Writing parallel code is hard, specially when it involves shared memory. A suggested workflow for writing parallel code with DataFlowTasks is the following:

  1. Write the serial code, and make sure it works. This may sound obvious, but it is easy to get carried away with the parallelization too early.
  2. Add @dspawn around the chunks of your code that you want to run in parallel. If it works as expected, you are done; otherwise, continue to the next step.

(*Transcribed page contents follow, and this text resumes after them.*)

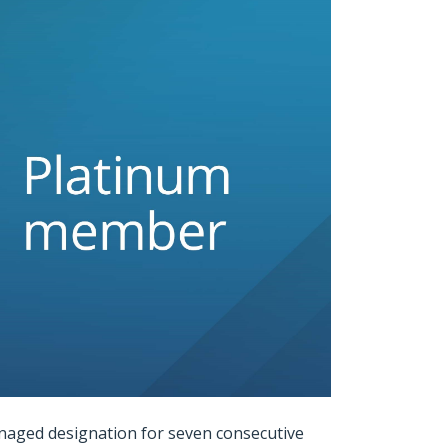
naged designation for seven consecutive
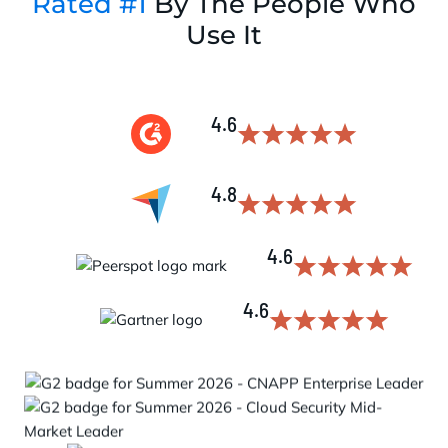
Rated #1
By The People Who
Use It
4.6
4.8
4.6
4.6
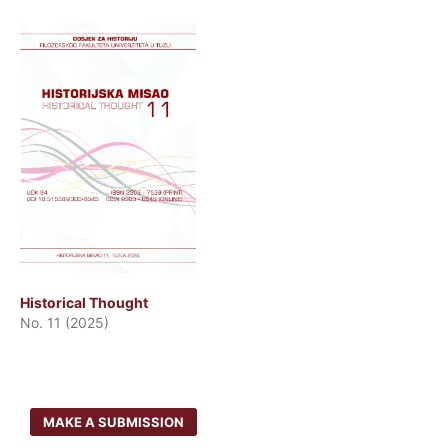
Historical Thought
No. 11 (2025)
MAKE A SUBMISSION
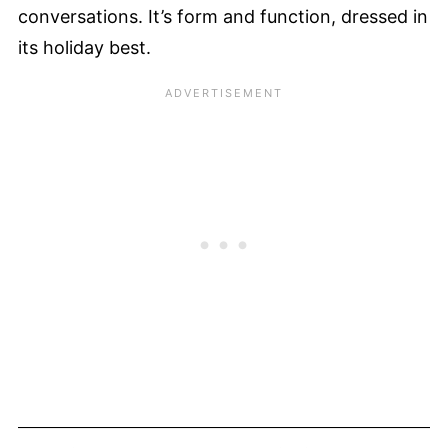
conversations. It’s form and function, dressed in
its holiday best.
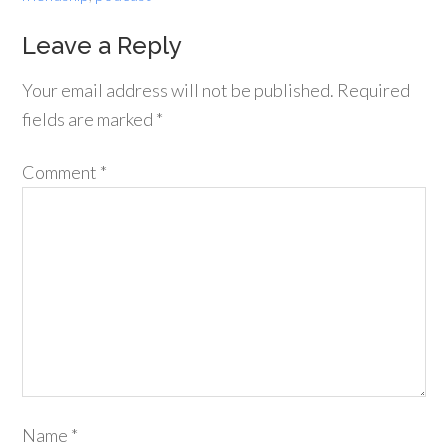
Leave a Reply
Your email address will not be published.
Required
fields are marked
*
Comment
*
Name
*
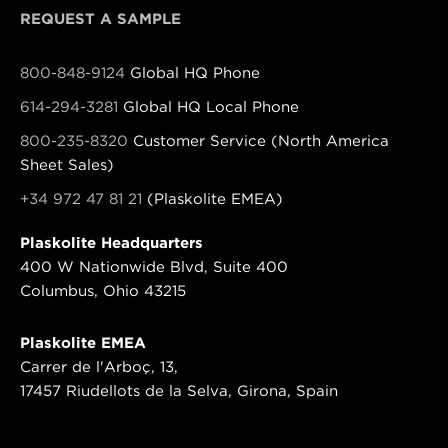
REQUEST A SAMPLE
800-848-9124
Global HQ Phone
614-294-3281
Global HQ Local Phone
800-235-8320
Customer Service (North America
Sheet Sales)
+34 972 47 81 21
(Plaskolite EMEA)
Plaskolite Headquarters
400 W Nationwide Blvd, Suite 400
Columbus, Ohio 43215
Plaskolite EMEA
Carrer de l'Arboç, 13,
17457 Riudellots de la Selva, Girona, Spain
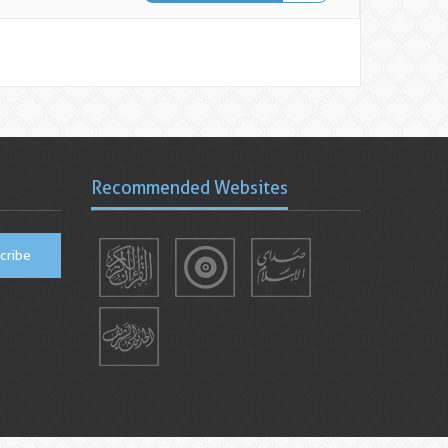
Recommended Websites
cribe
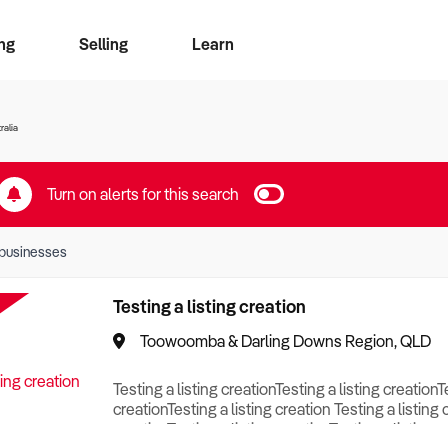
ng
Selling
Learn
for free alerts
ise Search
ess Search
zMatch
Business Brokers Directory
Advertise your Franchise
Sign up as a Broker
Sell Your Business
Find a Broker
How to Sell
How to Buy
Contact Us
Magazine
ralia
Turn on alerts for this search
businesses
Testing a listing creation
Toowoomba & Darling Downs Region, QLD
Testing a listing creationTesting a listing creationT
creationTesting a listing creation Testing a listing 
creationTesting a listing creationTesting a listing c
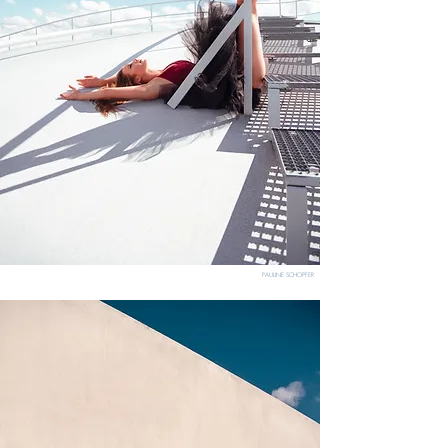
PAULINE SCHOPFER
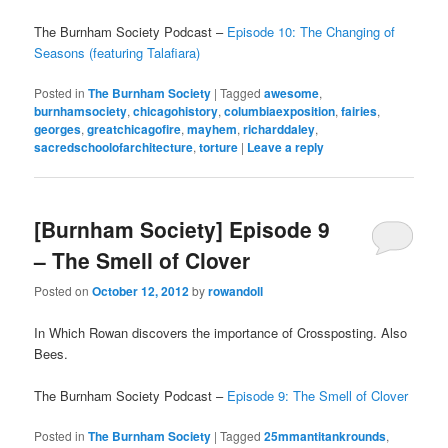
The Burnham Society Podcast –
Episode 10: The Changing of
Seasons (featuring Talafiara)
Posted in
The Burnham Society
|
Tagged
awesome
,
burnhamsociety
,
chicagohistory
,
columbiaexposition
,
fairies
,
georges
,
greatchicagofire
,
mayhem
,
richarddaley
,
sacredschoolofarchitecture
,
torture
|
Leave a reply
[Burnham Society] Episode 9
– The Smell of Clover
Posted on
October 12, 2012
by
rowandoll
In Which Rowan discovers the importance of Crossposting. Also
Bees.
The Burnham Society Podcast –
Episode 9: The Smell of Clover
Posted in
The Burnham Society
|
Tagged
25mmantitankrounds
,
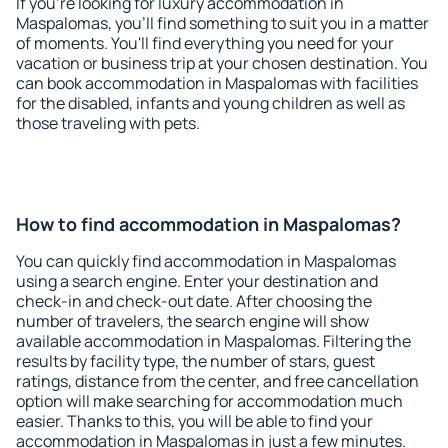
If you're looking for luxury accommodation in
Maspalomas, you'll find something to suit you in a matter
of moments. You'll find everything you need for your
vacation or business trip at your chosen destination. You
can book accommodation in Maspalomas with facilities
for the disabled, infants and young children as well as
those traveling with pets.
How to find accommodation in Maspalomas?
You can quickly find accommodation in Maspalomas
using a search engine. Enter your destination and
check-in and check-out date. After choosing the
number of travelers, the search engine will show
available accommodation in Maspalomas. Filtering the
results by facility type, the number of stars, guest
ratings, distance from the center, and free cancellation
option will make searching for accommodation much
easier. Thanks to this, you will be able to find your
accommodation in Maspalomas in just a few minutes.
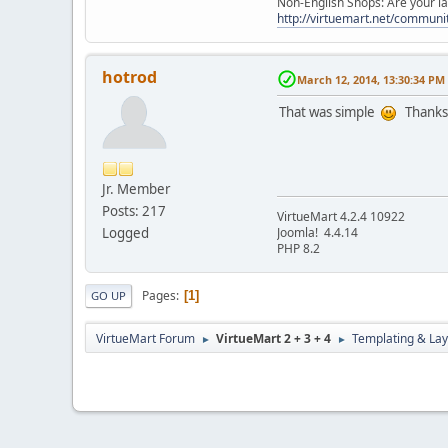
Non-English Shops: Are your la
http://virtuemart.net/communit
hotrod
March 12, 2014, 13:30:34 PM
That was simple
Thanks
Jr. Member
Posts: 217
VirtueMart 4.2.4 10922
Logged
Joomla! ‎4.4.14
PHP 8.2
Pages
1
GO UP
VirtueMart Forum
VirtueMart 2 + 3 + 4
Templating & Lay
►
►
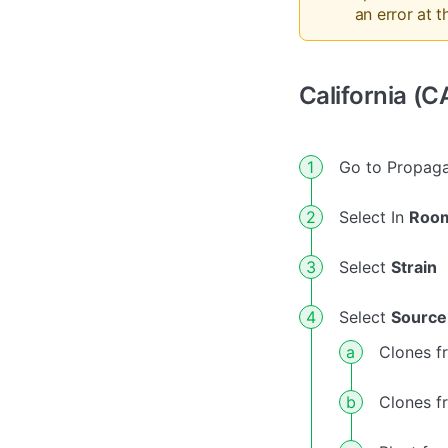
an error at th
California (C
Go to Propaga
Select In
Roo
Select
Strain
Select
Source
Clones f
Clones f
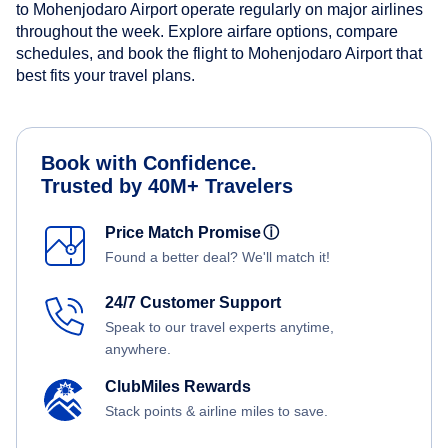
to Mohenjodaro Airport operate regularly on major airlines
throughout the week. Explore airfare options, compare
schedules, and book the flight to Mohenjodaro Airport that
best fits your travel plans.
Book with Confidence.
Trusted by 40M+ Travelers
Price Match Promise
ⓘ
Found a better deal? We'll match it!
24/7 Customer Support
Speak to our travel experts anytime,
anywhere.
ClubMiles Rewards
Stack points & airline miles to save.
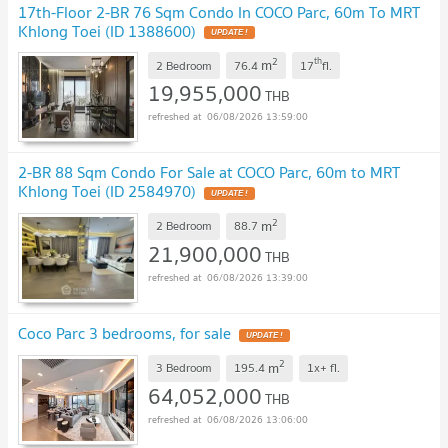
17th-Floor 2-BR 76 Sqm Condo In COCO Parc, 60m To MRT
Khlong Toei (ID 1388600)
UPDATE !
2
th
m
2 Bedroom
76.4
17
fl.
19,955,000
THB
06/08/2026 13:59:00
2-BR 88 Sqm Condo For Sale at COCO Parc, 60m to MRT
Khlong Toei (ID 2584970)
UPDATE !
2
m
2 Bedroom
88.7
21,900,000
THB
06/08/2026 13:39:00
Coco Parc 3 bedrooms, for sale
UPDATE !
2
m
3 Bedroom
195.4
1x+
fl.
64,052,000
THB
06/08/2026 13:06:00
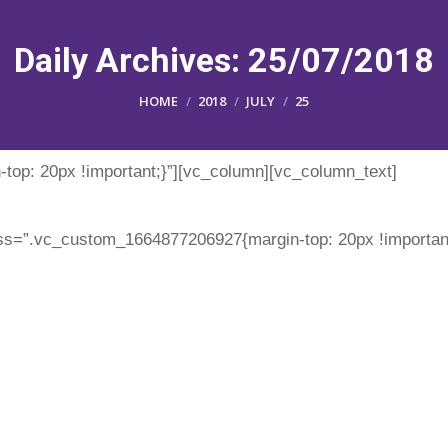
Daily Archives:
25/07/2018
You are here:
HOME
2018
JULY
25
op: 20px !important;}”][vc_column][vc_column_text]
ss=”.vc_custom_1664877206927{margin-top: 20px !important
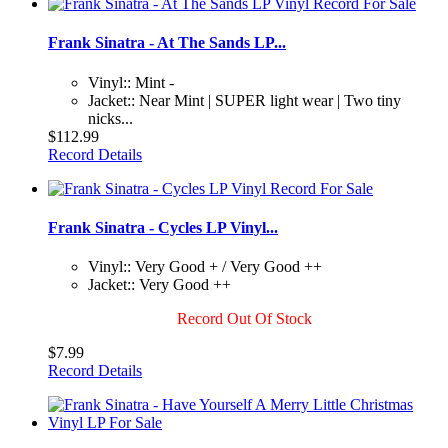
Frank Sinatra - At The Sands LP...
Vinyl:: Mint -
Jacket:: Near Mint | SUPER light wear | Two tiny
nicks...
$112.99
Record Details
Frank Sinatra - Cycles LP Vinyl...
Vinyl:: Very Good + / Very Good ++
Jacket:: Very Good ++
Record Out Of Stock
$7.99
Record Details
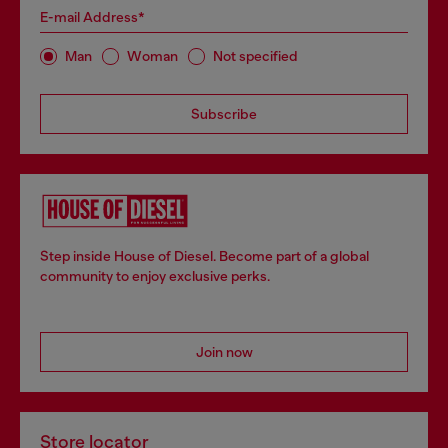
E-mail Address*
Man
Woman
Not specified
Subscribe
Step inside House of Diesel. Become part of a global
community to enjoy exclusive perks.
Join now
Store locator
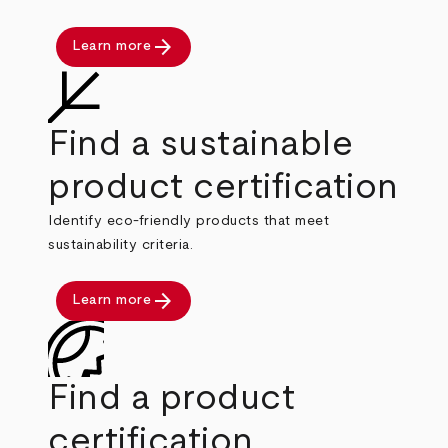
arrow_forward
Learn more
Find a sustainable
product certification
Identify eco-friendly products that meet
sustainability criteria.
arrow_forward
Learn more
Find a product
certification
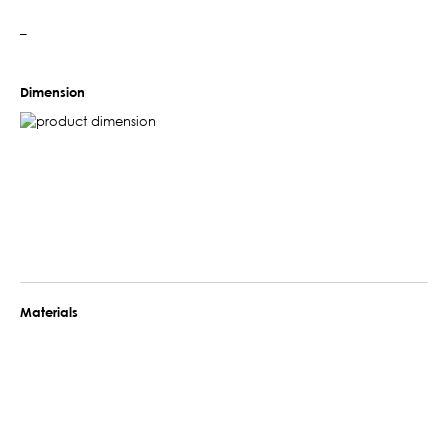
–
Dimension
Materials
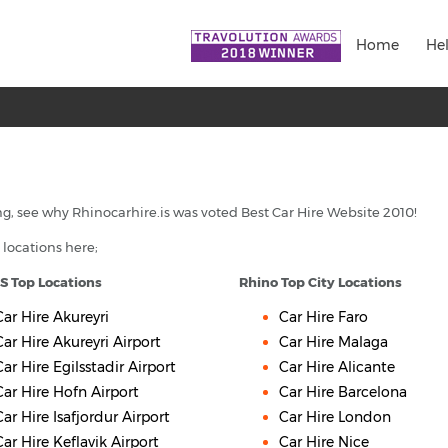
Home
He
g, see why Rhinocarhire.is was voted Best Car Hire Website 2010!
 locations here;
IS Top Locations
Rhino Top City Locations
Car Hire Akureyri
Car Hire Faro
Car Hire Akureyri Airport
Car Hire Malaga
Car Hire Egilsstadir Airport
Car Hire Alicante
Car Hire Hofn Airport
Car Hire Barcelona
Car Hire Isafjordur Airport
Car Hire London
Car Hire Keflavik Airport
Car Hire Nice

  3. Run DataFlowTasks.force_sequential(true) (this will make @dspawn a no-op) and try your code again. If you are getting the wrong results, return to step 1.
  4. Enable @dspawn once more with force_sequential(false), and run DataFlowTasks.force_linear_dag(true). This makes sure DataFlowTasks are created and schedule, but it forces the underlying DAG to be linear (i.e. node i is always connected to node i+1). This is closer to the real thing than force_sequential since closures are created and variables are capture in the task bodies. If you have an issue here, consider reading the section on captured variables.
  5. Once step 4 works, run force_linear_dag(false) to deactivate the linear DAG mechanism, and execute the code again. If the result is wrong, the problem is likely related to incorrectly declared data dependencies in your @dspawn blocks. Look at the code, scratch your head, and happy debugging!